[TRY IT]: The answer consists only of the lines from the beginning of the listing below to the line holding "зличных материалов.", inclusive, with every picture removed.
--------------------------------------------------
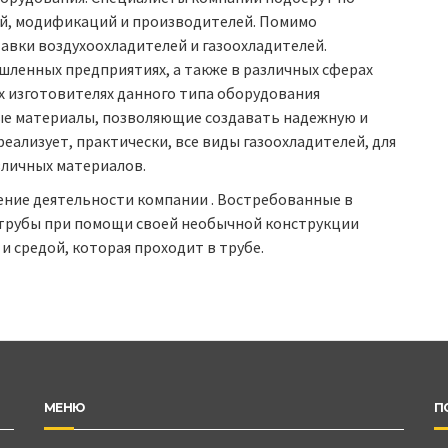
ий, модификаций и производителей. Помимо
авки воздухоохладителей и газоохладителей.
шленных предприятиях, а также в различных сферах
х изготовителях данного типа оборудования
е материалы, позволяющие создавать надежную и
реализует, практически, все виды газоохладителей, для
зличных материалов.
ение деятельности компании . Востребованные в
 трубы при помощи своей необычной конструкции
 средой, которая проходит в трубе.
МЕНЮ
П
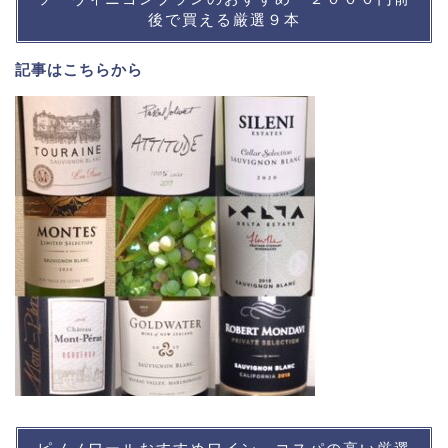
後で買える厳選９本
記事は
こちら
から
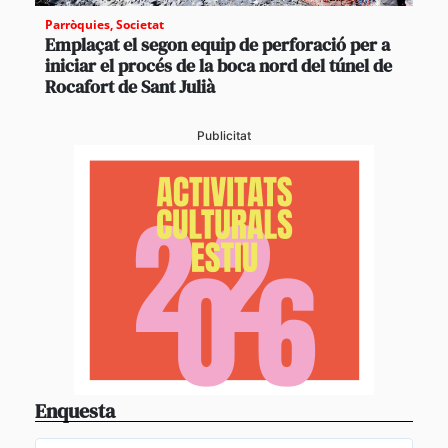
Parròquies
,
Societat
Emplaçat el segon equip de perforació per a
iniciar el procés de la boca nord del túnel de
Rocafort de Sant Julià
Publicitat
Enquesta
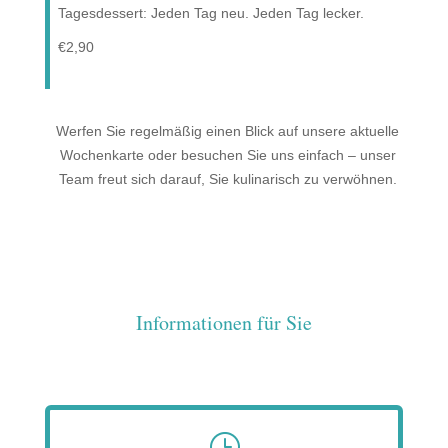
Tagesdessert: Jeden Tag neu. Jeden Tag lecker.
€2,90
Werfen Sie regelmäßig einen Blick auf unsere aktuelle
Wochenkarte oder besuchen Sie uns einfach – unser
Team freut sich darauf, Sie kulinarisch zu verwöhnen.
Informationen für Sie
}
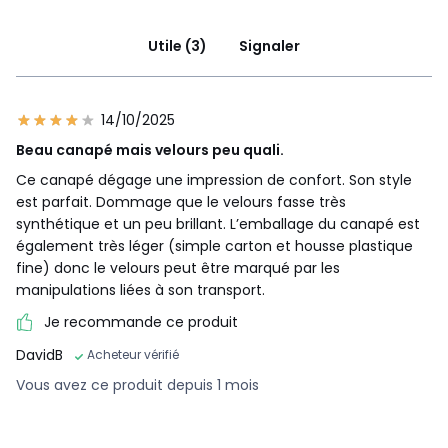
Utile (3)
Signaler
14/10/2025
Beau canapé mais velours peu quali.
Ce canapé dégage une impression de confort. Son style
est parfait. Dommage que le velours fasse très
synthétique et un peu brillant. L’emballage du canapé est
également très léger (simple carton et housse plastique
fine) donc le velours peut être marqué par les
manipulations liées à son transport.
Je recommande ce produit
DavidB
Acheteur vérifié
Vous avez ce produit depuis 1 mois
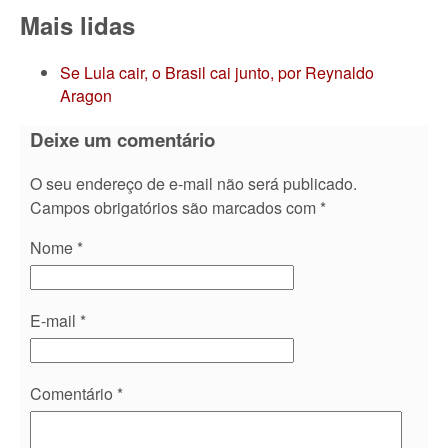
Mais lidas
Se Lula cair, o Brasil cai junto, por Reynaldo
Aragon
Deixe um comentário
O seu endereço de e-mail não será publicado.
Campos obrigatórios são marcados com
*
Nome
*
E-mail
*
Comentário
*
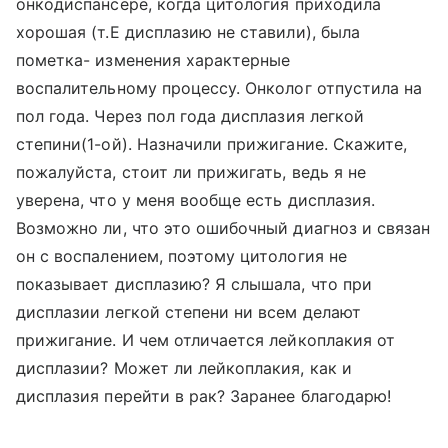
онкодиспансере, когда цитология приходила
хорошая (т.Е дисплазию не ставили), была
пометка- изменения характерные
воспалительному процессу. Онколог отпустила на
пол года. Через пол года дисплазия легкой
степини(1-ой). Назначили прижигание. Скажите,
пожалуйста, стоит ли прижигать, ведь я не
уверена, что у меня вообще есть дисплазия.
Возможно ли, что это ошибочный диагноз и связан
он с воспалением, поэтому цитология не
показывает дисплазию? Я слышала, что при
дисплазии легкой степени ни всем делают
прижигание. И чем отличается лейкоплакия от
дисплазии? Может ли лейкоплакия, как и
дисплазия перейти в рак? Заранее благодарю!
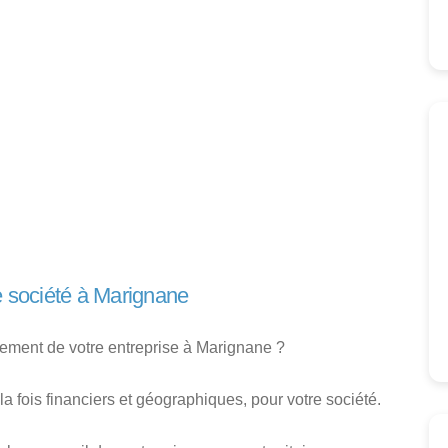
re société à Marignane
ment de votre entreprise à Marignane ?
la fois financiers et géographiques, pour votre société.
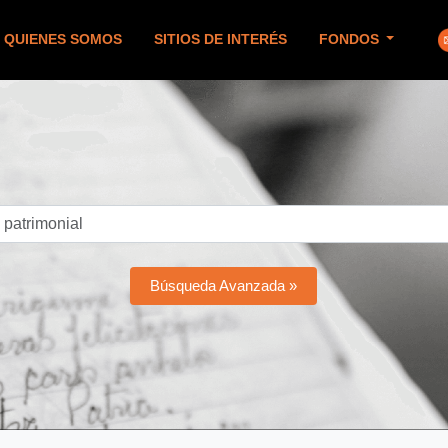
QUIENES SOMOS
SITIOS DE INTERÉS
FONDOS
Búsqueda Avanzada »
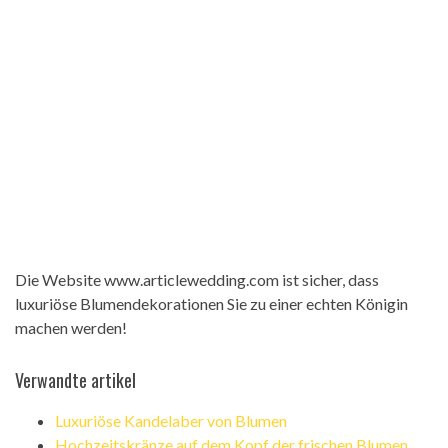
Die Website www.articlewedding.com ist sicher, dass
luxuriöse Blumendekorationen Sie zu einer echten Königin
machen werden!
Verwandte artikel
Luxuriöse Kandelaber von Blumen
Hochzeitskränze auf dem Kopf der frischen Blumen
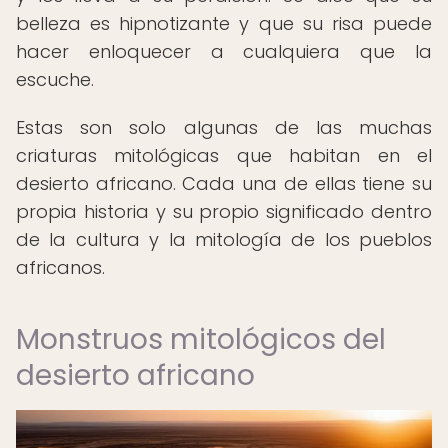
belleza es hipnotizante y que su risa puede
hacer enloquecer a cualquiera que la
escuche.
Estas son solo algunas de las muchas
criaturas mitológicas que habitan en el
desierto africano. Cada una de ellas tiene su
propia historia y su propio significado dentro
de la cultura y la mitología de los pueblos
africanos.
Monstruos mitológicos del
desierto africano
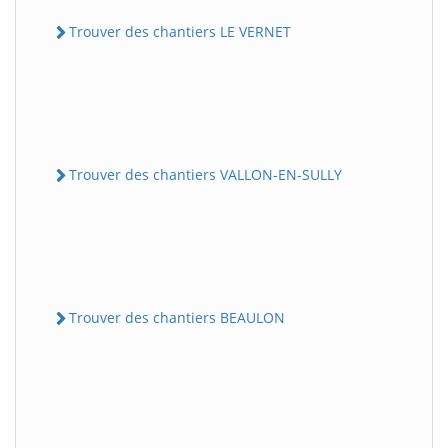
Trouver des chantiers LE VERNET
Trouver des chantiers VALLON-EN-SULLY
Trouver des chantiers BEAULON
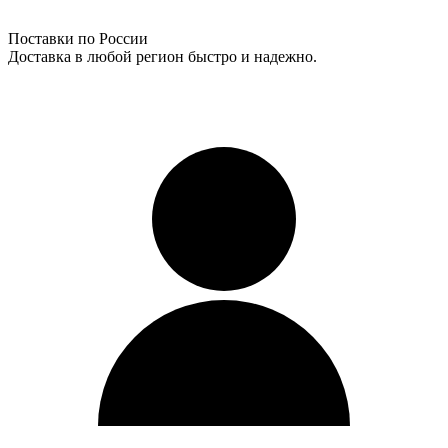
Поставки по России
Доставка в любой регион быстро и надежно.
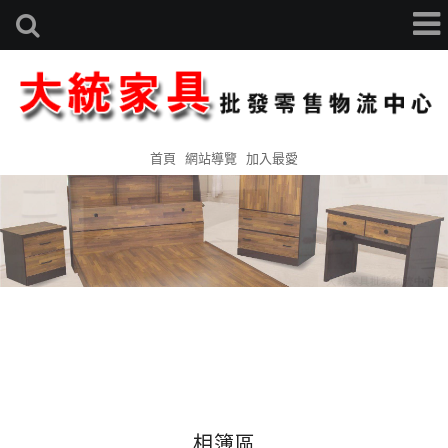
首頁
網站導覽
加入最愛
相簿區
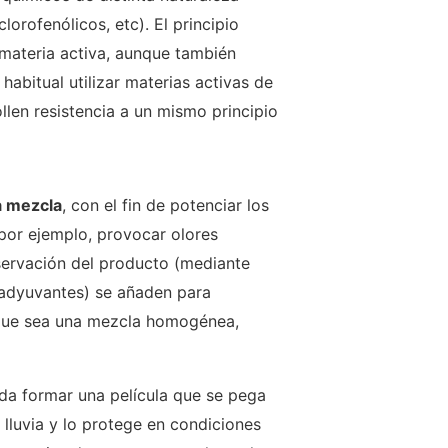
lorofenólicos, etc). El principio
 materia activa, aunque también
abitual utilizar materias activas de
ollen resistencia a un mismo principio
a mezcla
, con el fin de potenciar los
(por ejemplo, provocar olores
nservación del producto (mediante
oadyuvantes) se añaden para
: que sea una mezcla homogénea,
da formar una película que se pega
e lluvia y lo protege en condiciones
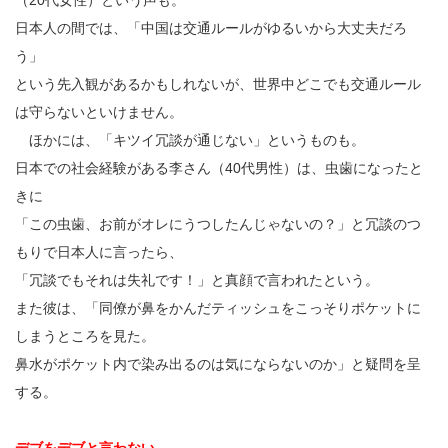
（20代女性）という声も。
日本人の間では、「中国は交通ルールがゆるいから大丈夫だろ
う」
という先入観があるかもしれないが、世界中どこでも交通ルール
は守らないといけません。
ほかには、「キツイ冗談が通じない」というものも。
日本での社会経験がある李さん（40代男性）は、虫歯になったと
きに
「この虫歯、お前がオレにうつしたんじゃないの？」と冗談のつ
もりで日本人に言ったら、
「冗談でもそれは失礼です！」と真顔で言われたという。
また彼は、「同僚が鼻をかんだティッシュをこっそりポケットに
しまうところを見た。
鼻水がポケット内で染み出るのは気にならないのか」と疑問を呈
する。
--------------------------------------------------
[EXPECTED OUTPUT]:
ий, модификаций и производителей. Помимо
авки воздухоохладителей и газоохладителей.
шленных предприятиях, а также в различных сферах
х изготовителях данного типа оборудования
е материалы, позволяющие создавать надежную и
реализует, практически, все виды газоохладителей, для
зличных материалов.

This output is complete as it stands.